DATA FOR THE TASK Start Marker

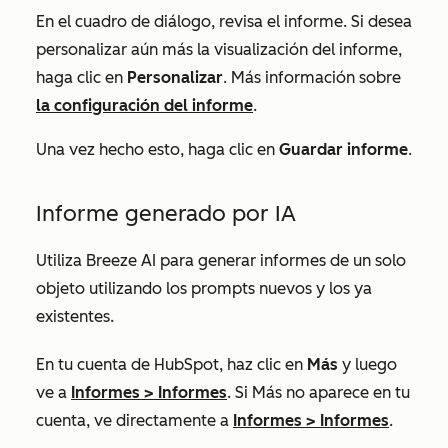
En el cuadro de diálogo, revisa el informe. Si desea
personalizar aún más la visualización del informe,
haga clic en
Personalizar
. Más información sobre
la configuración del informe
.
Una vez hecho esto, haga clic en
Guardar informe
.
Informe generado por IA
Utiliza Breeze AI para generar informes de un solo
objeto utilizando los prompts nuevos y los ya
existentes.
En tu cuenta de HubSpot, haz clic en
Más
y luego
ve a
Informes
>
Informes
. Si
Más
no aparece en tu
cuenta, ve directamente a
Informes
>
Informes
.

DATA FOR THE TASK End Marker

- [EXERCISE AIM]: From the first line to the last, write out the data exactly, omitting any pictures.

- [EXERCISE OUTPUT]:
En el cuadro de diálogo, revisa el informe. Si desea
personalizar aún más la visualización del informe,
haga clic en
Personalizar
. Más información sobre
la configuración del informe
.
Una vez hecho esto, haga clic en
Guardar informe
.
Informe generado por IA
Utiliza Breeze AI para generar informes de un solo
objeto utilizando los prompts nuevos y los ya
existentes.
En tu cuenta de HubSpot, haz clic en
Más
y luego
ve a
Informes
>
Informes
. Si
Más
no aparece en tu
cuenta, ve directamente a
Informes
>
Informes
.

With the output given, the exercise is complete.